Author: Team BioSakshat
Last update: June 2017
Copyright © 2017 BioSakshat, Inc. All rights reserved.
The purpose of this section is to introduce you about the steps to install any R package from Bioconductor repository. We will demonstrate the installation and usage of Maftools package.
Bioconductor provides tools for the analysis and comprehension of high-throughput genomic data. Bioconductor uses the R statistical programming language, and is open source and open development.
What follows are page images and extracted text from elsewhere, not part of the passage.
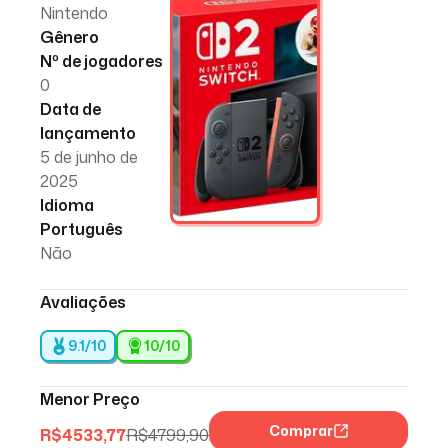
Nintendo
Gênero
Nº de jogadores
0
Data de
lançamento
5 de junho de
2025
Idioma
Português
Não
Avaliações
9.1/10
10
/10
Menor Preço
Comprar
R$
4533,77
R$
4799,90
It has two releases each year, 1383 software packages, and an active user community.
Website: https://www.bioconductor.org/
How to install Bioconductor
Open R and type following commands. You must be connected to internet.
source(“https://bioconductor.org/biocLite.R”)
biocLite()
How to install bioconductor packages biocLite(c(“GenomicFeatures”, “AnnotationDbi”))
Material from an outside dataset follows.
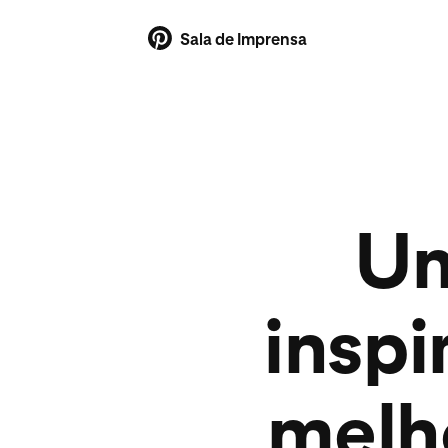
Sala de Imprensa
Um
insp
melh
Further details https://www.bioconductor.org/install/
BiocViews allows you to browse through packages avaiable in Bioconductor. Packages are organized under different categories which will allow you to search easily.
https://www.bioconductor.org/packages/release/BiocViews.html#___Software
For demo purpose we will explore maftools [1].
Suppose you are doing a large scale sequencing project where you have done whole genome sequencing for ~100 patients and you have carried out variant detection pipeline to obtain variants (SNPs, Indels) in each sample. The variant information from each patient is aggregated in MAF file (Mutation Annotation Format. Now you want to analyze this MAF file. You searched in bioconductor for any pacakge that can help you to analyze MAF file and you came across maftools.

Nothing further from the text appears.